* _Task statement_: The output should be limited to the line holding "уборки дома и мытья посуды. Ид" and the lines after it through the end of the entries, each restated exactly.

(Records from a collection)
____

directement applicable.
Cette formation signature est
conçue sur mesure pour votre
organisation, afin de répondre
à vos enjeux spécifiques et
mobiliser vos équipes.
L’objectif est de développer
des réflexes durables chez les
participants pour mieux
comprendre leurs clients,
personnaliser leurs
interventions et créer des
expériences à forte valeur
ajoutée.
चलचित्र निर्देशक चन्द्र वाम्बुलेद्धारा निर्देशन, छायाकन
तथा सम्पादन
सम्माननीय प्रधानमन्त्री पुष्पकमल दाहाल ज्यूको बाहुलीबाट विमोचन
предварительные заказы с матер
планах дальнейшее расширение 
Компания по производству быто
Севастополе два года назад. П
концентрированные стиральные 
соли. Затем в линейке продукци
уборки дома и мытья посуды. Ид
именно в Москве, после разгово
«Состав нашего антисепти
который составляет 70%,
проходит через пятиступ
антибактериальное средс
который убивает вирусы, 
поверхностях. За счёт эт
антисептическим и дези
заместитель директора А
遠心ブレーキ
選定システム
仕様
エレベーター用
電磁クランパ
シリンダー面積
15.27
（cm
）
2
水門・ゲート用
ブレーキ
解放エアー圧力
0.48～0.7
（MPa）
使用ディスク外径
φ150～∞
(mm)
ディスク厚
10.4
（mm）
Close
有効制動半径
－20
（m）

____

* _Written answer_:
уборки дома и мытья посуды. Ид
именно в Москве, после разгово
«Состав нашего антисепти
который составляет 70%,
проходит через пятиступ
антибактериальное средс
который убивает вирусы, 
поверхностях. За счёт эт
антисептическим и дези
заместитель директора А
遠心ブレーキ
選定システム
仕様
エレベーター用
電磁クランパ
シリンダー面積
15.27
（cm
）
2
水門・ゲート用
ブレーキ
解放エアー圧力
0.48～0.7
（MPa）
使用ディスク外径
φ150～∞
(mm)
ディスク厚
10.4
（mm）
Close
有効制動半径
－20
（m）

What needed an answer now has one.